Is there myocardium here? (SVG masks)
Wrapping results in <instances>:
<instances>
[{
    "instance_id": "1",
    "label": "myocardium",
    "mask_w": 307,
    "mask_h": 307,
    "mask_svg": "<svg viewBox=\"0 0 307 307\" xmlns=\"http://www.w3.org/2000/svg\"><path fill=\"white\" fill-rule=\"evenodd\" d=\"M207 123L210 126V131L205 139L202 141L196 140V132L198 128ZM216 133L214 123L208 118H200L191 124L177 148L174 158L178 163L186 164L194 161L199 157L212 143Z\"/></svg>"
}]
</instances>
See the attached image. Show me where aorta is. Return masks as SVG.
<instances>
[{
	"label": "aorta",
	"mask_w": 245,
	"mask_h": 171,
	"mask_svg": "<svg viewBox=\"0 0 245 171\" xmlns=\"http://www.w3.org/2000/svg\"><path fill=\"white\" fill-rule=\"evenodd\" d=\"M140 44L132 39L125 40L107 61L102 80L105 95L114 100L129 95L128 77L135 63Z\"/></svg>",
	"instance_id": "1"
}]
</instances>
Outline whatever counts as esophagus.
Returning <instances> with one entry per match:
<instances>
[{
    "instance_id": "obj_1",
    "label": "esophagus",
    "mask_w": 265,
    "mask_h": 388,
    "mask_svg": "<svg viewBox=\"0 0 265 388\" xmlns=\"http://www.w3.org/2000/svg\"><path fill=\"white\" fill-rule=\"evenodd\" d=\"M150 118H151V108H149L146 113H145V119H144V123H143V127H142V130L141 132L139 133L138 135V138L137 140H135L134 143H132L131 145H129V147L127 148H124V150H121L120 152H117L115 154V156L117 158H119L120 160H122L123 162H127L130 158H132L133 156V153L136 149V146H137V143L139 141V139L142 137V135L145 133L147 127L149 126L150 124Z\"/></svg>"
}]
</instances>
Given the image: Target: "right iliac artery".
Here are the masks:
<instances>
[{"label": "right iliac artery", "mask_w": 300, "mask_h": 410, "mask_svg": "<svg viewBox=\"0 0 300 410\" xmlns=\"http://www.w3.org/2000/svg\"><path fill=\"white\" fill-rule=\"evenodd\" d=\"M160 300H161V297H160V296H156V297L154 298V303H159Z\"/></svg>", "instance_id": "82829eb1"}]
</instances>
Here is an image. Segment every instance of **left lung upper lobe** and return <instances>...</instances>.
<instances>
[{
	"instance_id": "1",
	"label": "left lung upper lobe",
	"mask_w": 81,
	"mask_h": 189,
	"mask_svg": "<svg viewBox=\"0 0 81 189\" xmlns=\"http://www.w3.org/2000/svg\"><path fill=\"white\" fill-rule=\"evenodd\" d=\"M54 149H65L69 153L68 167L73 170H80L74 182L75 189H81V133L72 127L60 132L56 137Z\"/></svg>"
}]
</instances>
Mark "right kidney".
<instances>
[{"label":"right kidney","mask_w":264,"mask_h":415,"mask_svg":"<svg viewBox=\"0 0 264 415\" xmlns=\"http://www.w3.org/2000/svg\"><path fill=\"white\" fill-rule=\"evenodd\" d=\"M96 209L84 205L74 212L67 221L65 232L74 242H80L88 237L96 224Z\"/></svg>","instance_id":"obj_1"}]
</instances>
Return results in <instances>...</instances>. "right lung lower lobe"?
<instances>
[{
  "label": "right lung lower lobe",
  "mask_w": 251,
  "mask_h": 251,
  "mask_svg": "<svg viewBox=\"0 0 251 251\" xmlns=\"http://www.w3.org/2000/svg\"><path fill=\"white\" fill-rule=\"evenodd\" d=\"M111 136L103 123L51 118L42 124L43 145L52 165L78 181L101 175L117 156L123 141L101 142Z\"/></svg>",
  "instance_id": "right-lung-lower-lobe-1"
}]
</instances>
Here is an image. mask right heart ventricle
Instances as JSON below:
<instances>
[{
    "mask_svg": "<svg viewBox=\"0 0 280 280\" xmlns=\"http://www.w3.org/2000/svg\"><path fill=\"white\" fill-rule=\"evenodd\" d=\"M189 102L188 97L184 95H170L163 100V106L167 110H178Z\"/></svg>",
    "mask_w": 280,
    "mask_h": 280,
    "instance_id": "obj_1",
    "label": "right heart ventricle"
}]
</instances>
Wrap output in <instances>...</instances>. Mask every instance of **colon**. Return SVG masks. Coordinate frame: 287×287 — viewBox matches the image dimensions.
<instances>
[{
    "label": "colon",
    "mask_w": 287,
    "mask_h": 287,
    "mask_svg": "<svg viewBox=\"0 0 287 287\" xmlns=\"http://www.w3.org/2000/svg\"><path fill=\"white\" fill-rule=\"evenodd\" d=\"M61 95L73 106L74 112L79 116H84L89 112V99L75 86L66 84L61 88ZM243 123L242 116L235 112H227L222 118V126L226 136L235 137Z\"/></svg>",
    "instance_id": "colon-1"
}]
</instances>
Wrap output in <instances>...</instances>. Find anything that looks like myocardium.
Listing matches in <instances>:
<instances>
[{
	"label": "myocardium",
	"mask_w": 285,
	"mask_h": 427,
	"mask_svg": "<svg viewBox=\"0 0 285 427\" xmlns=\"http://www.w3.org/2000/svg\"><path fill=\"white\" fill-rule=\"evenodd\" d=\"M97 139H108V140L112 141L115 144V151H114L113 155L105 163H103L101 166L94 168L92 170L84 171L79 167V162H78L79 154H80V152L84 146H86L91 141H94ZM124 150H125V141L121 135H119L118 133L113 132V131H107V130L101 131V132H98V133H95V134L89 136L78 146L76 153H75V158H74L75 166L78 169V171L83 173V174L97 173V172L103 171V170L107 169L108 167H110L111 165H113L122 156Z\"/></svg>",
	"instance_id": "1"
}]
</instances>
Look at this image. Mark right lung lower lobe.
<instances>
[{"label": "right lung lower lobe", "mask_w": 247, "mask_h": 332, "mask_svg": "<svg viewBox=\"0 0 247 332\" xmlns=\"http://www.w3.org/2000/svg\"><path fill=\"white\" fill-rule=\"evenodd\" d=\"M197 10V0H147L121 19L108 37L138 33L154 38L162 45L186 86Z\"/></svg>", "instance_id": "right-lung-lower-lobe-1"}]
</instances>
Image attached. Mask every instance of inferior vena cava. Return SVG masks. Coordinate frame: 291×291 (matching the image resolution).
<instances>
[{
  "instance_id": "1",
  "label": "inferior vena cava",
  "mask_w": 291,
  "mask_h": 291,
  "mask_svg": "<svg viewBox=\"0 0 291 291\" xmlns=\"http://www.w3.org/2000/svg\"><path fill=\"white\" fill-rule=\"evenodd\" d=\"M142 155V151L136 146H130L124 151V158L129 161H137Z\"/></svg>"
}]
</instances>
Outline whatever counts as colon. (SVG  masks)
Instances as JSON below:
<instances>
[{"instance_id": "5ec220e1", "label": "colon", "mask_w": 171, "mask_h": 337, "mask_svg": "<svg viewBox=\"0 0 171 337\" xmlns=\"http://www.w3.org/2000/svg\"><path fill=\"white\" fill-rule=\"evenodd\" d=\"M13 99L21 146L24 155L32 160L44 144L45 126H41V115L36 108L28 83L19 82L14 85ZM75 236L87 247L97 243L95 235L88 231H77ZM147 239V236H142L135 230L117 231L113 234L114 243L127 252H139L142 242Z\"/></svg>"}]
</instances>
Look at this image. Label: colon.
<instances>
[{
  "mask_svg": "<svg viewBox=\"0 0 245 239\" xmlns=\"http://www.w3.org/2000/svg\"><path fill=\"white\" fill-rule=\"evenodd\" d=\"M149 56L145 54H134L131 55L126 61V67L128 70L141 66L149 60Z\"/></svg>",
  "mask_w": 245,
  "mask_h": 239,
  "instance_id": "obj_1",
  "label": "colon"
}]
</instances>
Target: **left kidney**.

Try it: Print the material exactly as written, omitting nothing.

Answer section:
Is there myocardium here? (SVG masks)
Wrapping results in <instances>:
<instances>
[{
    "instance_id": "1",
    "label": "myocardium",
    "mask_w": 307,
    "mask_h": 307,
    "mask_svg": "<svg viewBox=\"0 0 307 307\" xmlns=\"http://www.w3.org/2000/svg\"><path fill=\"white\" fill-rule=\"evenodd\" d=\"M207 123L210 126V131L205 139L202 141L196 140V132L198 128ZM216 133L214 123L208 118H200L191 124L177 148L174 158L178 163L186 164L194 161L199 157L212 143Z\"/></svg>"
}]
</instances>
See the attached image. Show me where aorta is. Return masks as SVG.
<instances>
[{
	"label": "aorta",
	"mask_w": 245,
	"mask_h": 171,
	"mask_svg": "<svg viewBox=\"0 0 245 171\" xmlns=\"http://www.w3.org/2000/svg\"><path fill=\"white\" fill-rule=\"evenodd\" d=\"M140 44L132 39L125 40L107 61L102 80L105 95L114 100L129 95L128 77L135 63Z\"/></svg>",
	"instance_id": "1"
}]
</instances>
Outline whatever counts as esophagus.
Returning <instances> with one entry per match:
<instances>
[{
    "instance_id": "obj_1",
    "label": "esophagus",
    "mask_w": 265,
    "mask_h": 388,
    "mask_svg": "<svg viewBox=\"0 0 265 388\" xmlns=\"http://www.w3.org/2000/svg\"><path fill=\"white\" fill-rule=\"evenodd\" d=\"M150 118H151V108H149L146 113H145V119H144V123H143V127H142V130L141 132L139 133L138 135V138L137 140H135L134 143H132L131 145H129V147L127 148H124V150H121L120 152H117L115 154V156L117 158H119L120 160H122L123 162H127L130 158H132L133 156V153L136 149V146H137V143L139 141V139L142 137V135L145 133L147 127L149 126L150 124Z\"/></svg>"
}]
</instances>
Given the image: Target: "right iliac artery".
Here are the masks:
<instances>
[{"label": "right iliac artery", "mask_w": 300, "mask_h": 410, "mask_svg": "<svg viewBox=\"0 0 300 410\" xmlns=\"http://www.w3.org/2000/svg\"><path fill=\"white\" fill-rule=\"evenodd\" d=\"M160 300H161V297H160V296H156V297L154 298V303H159Z\"/></svg>", "instance_id": "82829eb1"}]
</instances>
Here is an image. Segment every instance of **left lung upper lobe** and return <instances>...</instances>.
<instances>
[{
	"instance_id": "1",
	"label": "left lung upper lobe",
	"mask_w": 81,
	"mask_h": 189,
	"mask_svg": "<svg viewBox=\"0 0 81 189\" xmlns=\"http://www.w3.org/2000/svg\"><path fill=\"white\" fill-rule=\"evenodd\" d=\"M54 149H65L69 153L68 167L73 170H80L74 182L75 189H81V133L72 127L60 132L56 137Z\"/></svg>"
}]
</instances>
Mark "right kidney".
<instances>
[{"label":"right kidney","mask_w":264,"mask_h":415,"mask_svg":"<svg viewBox=\"0 0 264 415\" xmlns=\"http://www.w3.org/2000/svg\"><path fill=\"white\" fill-rule=\"evenodd\" d=\"M96 209L84 205L74 212L67 221L65 232L74 242H80L88 237L96 224Z\"/></svg>","instance_id":"obj_1"}]
</instances>
Return results in <instances>...</instances>. "right lung lower lobe"?
<instances>
[{
  "label": "right lung lower lobe",
  "mask_w": 251,
  "mask_h": 251,
  "mask_svg": "<svg viewBox=\"0 0 251 251\" xmlns=\"http://www.w3.org/2000/svg\"><path fill=\"white\" fill-rule=\"evenodd\" d=\"M111 136L103 123L51 118L42 124L43 145L52 165L78 181L101 175L117 156L123 141L101 142Z\"/></svg>",
  "instance_id": "right-lung-lower-lobe-1"
}]
</instances>
Here is an image. mask right heart ventricle
Instances as JSON below:
<instances>
[{
    "mask_svg": "<svg viewBox=\"0 0 280 280\" xmlns=\"http://www.w3.org/2000/svg\"><path fill=\"white\" fill-rule=\"evenodd\" d=\"M189 102L188 97L184 95H170L163 100V106L167 110H178Z\"/></svg>",
    "mask_w": 280,
    "mask_h": 280,
    "instance_id": "obj_1",
    "label": "right heart ventricle"
}]
</instances>
Wrap output in <instances>...</instances>. Mask every instance of **colon**. Return SVG masks. Coordinate frame: 287×287 — viewBox matches the image dimensions.
<instances>
[{
    "label": "colon",
    "mask_w": 287,
    "mask_h": 287,
    "mask_svg": "<svg viewBox=\"0 0 287 287\" xmlns=\"http://www.w3.org/2000/svg\"><path fill=\"white\" fill-rule=\"evenodd\" d=\"M61 95L73 106L74 112L79 116H84L89 112V99L75 86L66 84L61 88ZM243 123L242 116L235 112H227L222 118V126L226 136L235 137Z\"/></svg>",
    "instance_id": "colon-1"
}]
</instances>
Wrap output in <instances>...</instances>. Find anything that looks like myocardium.
Listing matches in <instances>:
<instances>
[{
	"label": "myocardium",
	"mask_w": 285,
	"mask_h": 427,
	"mask_svg": "<svg viewBox=\"0 0 285 427\" xmlns=\"http://www.w3.org/2000/svg\"><path fill=\"white\" fill-rule=\"evenodd\" d=\"M97 139H108V140L112 141L115 144V151H114L113 155L105 163H103L101 166L94 168L92 170L84 171L79 167V162H78L79 154H80V152L84 146H86L91 141H94ZM124 150H125V141L121 135H119L118 133L113 132V131H107V130L101 131V132H98V133H95V134L89 136L78 146L76 153H75V158H74L75 166L78 169V171L83 173V174L97 173V172L103 171V170L107 169L108 167H110L111 165H113L122 156Z\"/></svg>",
	"instance_id": "1"
}]
</instances>
Look at this image. Mark right lung lower lobe.
<instances>
[{"label": "right lung lower lobe", "mask_w": 247, "mask_h": 332, "mask_svg": "<svg viewBox=\"0 0 247 332\" xmlns=\"http://www.w3.org/2000/svg\"><path fill=\"white\" fill-rule=\"evenodd\" d=\"M197 10V0H147L121 19L108 37L138 33L154 38L162 45L186 86Z\"/></svg>", "instance_id": "right-lung-lower-lobe-1"}]
</instances>
Image attached. Mask every instance of inferior vena cava. Return SVG masks. Coordinate frame: 291×291 (matching the image resolution).
<instances>
[{
  "instance_id": "1",
  "label": "inferior vena cava",
  "mask_w": 291,
  "mask_h": 291,
  "mask_svg": "<svg viewBox=\"0 0 291 291\" xmlns=\"http://www.w3.org/2000/svg\"><path fill=\"white\" fill-rule=\"evenodd\" d=\"M142 155V151L136 146H130L124 151V158L129 161H137Z\"/></svg>"
}]
</instances>
Outline whatever counts as colon. (SVG  masks)
Instances as JSON below:
<instances>
[{"instance_id": "5ec220e1", "label": "colon", "mask_w": 171, "mask_h": 337, "mask_svg": "<svg viewBox=\"0 0 171 337\" xmlns=\"http://www.w3.org/2000/svg\"><path fill=\"white\" fill-rule=\"evenodd\" d=\"M13 99L21 146L24 155L32 160L44 144L45 126H41V115L36 108L28 83L19 82L14 85ZM75 236L87 247L97 243L95 235L88 231H77ZM147 239V236H142L135 230L117 231L113 234L114 243L127 252H139L142 242Z\"/></svg>"}]
</instances>
Look at this image. Label: colon.
<instances>
[{
  "mask_svg": "<svg viewBox=\"0 0 245 239\" xmlns=\"http://www.w3.org/2000/svg\"><path fill=\"white\" fill-rule=\"evenodd\" d=\"M149 56L145 54H134L131 55L126 61V67L128 70L141 66L149 60Z\"/></svg>",
  "mask_w": 245,
  "mask_h": 239,
  "instance_id": "obj_1",
  "label": "colon"
}]
</instances>
Target: **left kidney**.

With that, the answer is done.